Behind her reference to being mindful is the success story of how Rain integrated its voice user interface with Headspace, a meditation app that runs across Google, Alexa and Cortana platforms. The startup is the brainchild of Andy Puddicombe, a Buddhist monk. As Rain’s website boasts, it reached the same number of active users within the span of two months as it took to amass on mobile over the course of 40 months.
Similarly, Rain’s technology undergirds the “on command” feature that allows Starbucks guests to order their regular grind using the Amazon Alexa platform or the My Starbucks Barista chatbot. Rain looked at existing behaviors of Starbucks customers and found that 73% of users order the same thing every visit. The data provided a golden ticket to rearchitect the coffee giant’s product API (an application programming interface that allows two applications to talk to each other).
Zeroing in on the behavioral and emotional aspects of the user is key to voice AI success, explained Thadani. The market is expected to “grow to $93 billion over the next couple of years” and she predicts voice assistants will give us content and information wherever we are and at any time.
“Whether you’re designing for a car, or for a headphone, or for a voice device with a screen, it’s important to remember that voice is not an interface,” said Thadani. “It’s a behavior, of people speaking to their environment. They’re ambient assistants. And you’ve got to design for that behavior across all of these different touchpoints.”
Build Emotional Intelligence
Thadani maintains that Rain’s voice algorithms excel at the ability to build emotional intelligence (“You need both EQ and IQ”). For instance, Rain worked with Marriott’s Aloft Hotels to learn how they could improve the guest experience. Their research started out by “listening” to what guests requested most to the front desk. “We call this conversation mining,” Thadani said.
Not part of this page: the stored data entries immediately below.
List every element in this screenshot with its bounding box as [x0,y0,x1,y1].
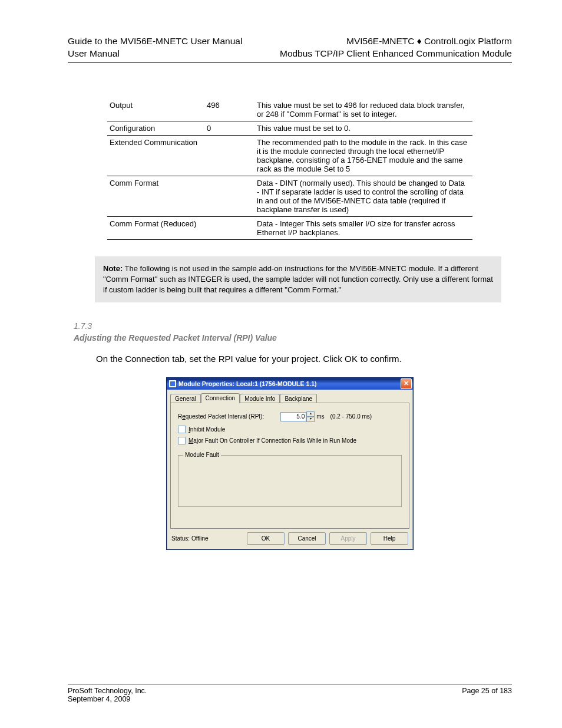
majorfault-label: Major Fault On Controller If Connection … [189,437,356,444]
close-icon[interactable]: ✕ [401,378,412,389]
cell-desc: Data - DINT (normally used). This should… [254,176,472,216]
table-row: Comm Format (Reduced)Data - Integer This… [107,216,472,239]
rpi-row: Requested Packet Interval (RPI): ▴▾ ms (… [178,411,402,422]
header-left-line2: User Manual [68,48,242,60]
cell-desc: This value must be set to 496 for reduce… [254,98,472,121]
rpi-input[interactable] [280,412,306,421]
inhibit-checkbox[interactable] [178,426,186,433]
tab-strip: General Connection Module Info Backplane [170,393,413,403]
module-fault-group: Module Fault [178,455,402,507]
majorfault-row: Major Fault On Controller If Connection … [178,437,402,444]
cell-value [204,216,254,239]
body-paragraph: On the Connection tab, set the RPI value… [96,353,473,365]
tab-body: Requested Packet Interval (RPI): ▴▾ ms (… [170,403,409,529]
cancel-button[interactable]: Cancel [288,532,326,545]
section-title: Adjusting the Requested Packet Interval … [74,333,512,342]
cell-name: Output [107,98,204,121]
app-icon [169,380,176,387]
module-properties-dialog: Module Properties: Local:1 (1756-MODULE … [166,377,414,550]
cell-desc: This value must be set to 0. [254,121,472,135]
cell-value: 0 [204,121,254,135]
cell-desc: Data - Integer This sets smaller I/O siz… [254,216,472,239]
tab-module-info[interactable]: Module Info [240,394,280,403]
dialog-title: Module Properties: Local:1 (1756-MODULE … [178,380,317,387]
ok-button[interactable]: OK [247,532,285,545]
rpi-range: (0.2 - 750.0 ms) [330,413,372,420]
header-left: Guide to the MVI56E-MNETC User Manual Us… [68,35,242,60]
table-row: Output496This value must be set to 496 f… [107,98,472,121]
note-label: Note: [103,264,123,273]
cell-name: Configuration [107,121,204,135]
header-right: MVI56E-MNETC ♦ ControlLogix Platform Mod… [280,35,512,60]
footer-date: September 4, 2009 [68,695,147,703]
note-block: Note: The following is not used in the s… [95,256,501,303]
tab-connection[interactable]: Connection [201,393,240,403]
status-text: Status: Offline [171,535,209,542]
note-text: The following is not used in the sample … [103,264,493,294]
footer-company: ProSoft Technology, Inc. [68,687,147,695]
cell-name: Comm Format (Reduced) [107,216,204,239]
page-footer: ProSoft Technology, Inc. September 4, 20… [68,684,512,703]
param-table: Output496This value must be set to 496 f… [107,98,472,240]
ok-ref: OK [345,354,358,364]
help-button[interactable]: Help [371,532,408,545]
tab-backplane[interactable]: Backplane [280,394,317,403]
page-header: Guide to the MVI56E-MNETC User Manual Us… [68,35,512,63]
rpi-label: Requested Packet Interval (RPI): [178,413,264,420]
spin-up-icon[interactable]: ▴ [306,411,315,417]
table-row: Extended CommunicationThe recommended pa… [107,135,472,176]
section-number: 1.7.3 [74,321,512,331]
cell-name: Extended Communication [107,135,204,176]
dialog-button-row: Status: Offline OK Cancel Apply Help [171,532,408,545]
dialog-titlebar[interactable]: Module Properties: Local:1 (1756-MODULE … [167,378,413,390]
footer-right: Page 25 of 183 [462,687,512,703]
header-right-line1: MVI56E-MNETC ♦ ControlLogix Platform [280,35,512,48]
rpi-spinner[interactable]: ▴▾ [280,411,315,422]
footer-left: ProSoft Technology, Inc. September 4, 20… [68,687,147,703]
module-fault-legend: Module Fault [183,452,221,458]
inhibit-label: Inhibit Module [189,426,225,433]
cell-value [204,135,254,176]
spin-down-icon[interactable]: ▾ [306,417,315,422]
rpi-unit: ms [316,413,324,420]
header-right-line2: Modbus TCP/IP Client Enhanced Communicat… [280,48,512,60]
apply-button[interactable]: Apply [329,532,367,545]
inhibit-row: Inhibit Module [178,426,402,433]
table-row: Configuration0This value must be set to … [107,121,472,135]
cell-value: 496 [204,98,254,121]
tab-general[interactable]: General [170,394,201,403]
cell-value [204,176,254,216]
cell-desc: The recommended path to the module in th… [254,135,472,176]
majorfault-checkbox[interactable] [178,437,186,444]
table-row: Comm FormatData - DINT (normally used). … [107,176,472,216]
spin-buttons[interactable]: ▴▾ [306,411,315,422]
cell-name: Comm Format [107,176,204,216]
header-left-line1: Guide to the MVI56E-MNETC User Manual [68,35,242,48]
The use case showed that guest requests for such things as towels or Wi-Fi passwords could instead be diverted to voice assistants, which would free up resources to focus on the customer experience.
Big brands are leaning in to the idea of customized voice assistants built from a targeted understanding of customers’ emotions and behavior as a way to realize mutually beneficial voice-computing productivity gains. Bank of America’s Erica and Amazon’s Alexa each have their own personality mined from user conversations, sentiment and behavior.
Consider as an example Bank of America’s Erica, which has 10 million users and has taken over 100 million requests. “She does balance transfers, she makes deposits, she takes requests,” said Thadani. But while the ambient technology class of 2020—including Erica, Alexa, Cortana and Julie—have been a huge success, they’re still considered to be “in the Age of Ask, as in, ‘I asked a question and I get an answer,’” recapped Thadani.
Yet, being transactional by taking requests wasn’t really the goal, noted Thadani. “Bank of America is betting on the future, and in the future, Erica is going to take all of this conversational data and sentiment, and get herself a promotion from assistant to true financial advisor,” she said.
Assume Voice Assistants Will Act with Agency
Ambient intelligence extends way beyond voice SEO and Bank of America’s Erica demonstrates that it is well on the way to establishing customer confidence that the solution offered is optimal. “The intelligent system has to be smart enough to figure it out,” said Kadaba.
Thadani waged it won’t be long before conversational data, combined with biometric data from wearables and connectivity—along with the speed of 5G computing—moves to a model of proactive, ambient assistance across industries, from financial services to healthcare and enterprise.
As the COVID-19 pandemic unfolded, voice became essential tech for workers in healthcare and transportation, reflected Thadani. “When you think about adding a proactive assistance layer, you might have an assistant to help calculate patient risk or shuffle warehouse capacity,” she said. “That’s where all of this is going and that’s transformational. This is the future of voice—proactive assistance with agency.”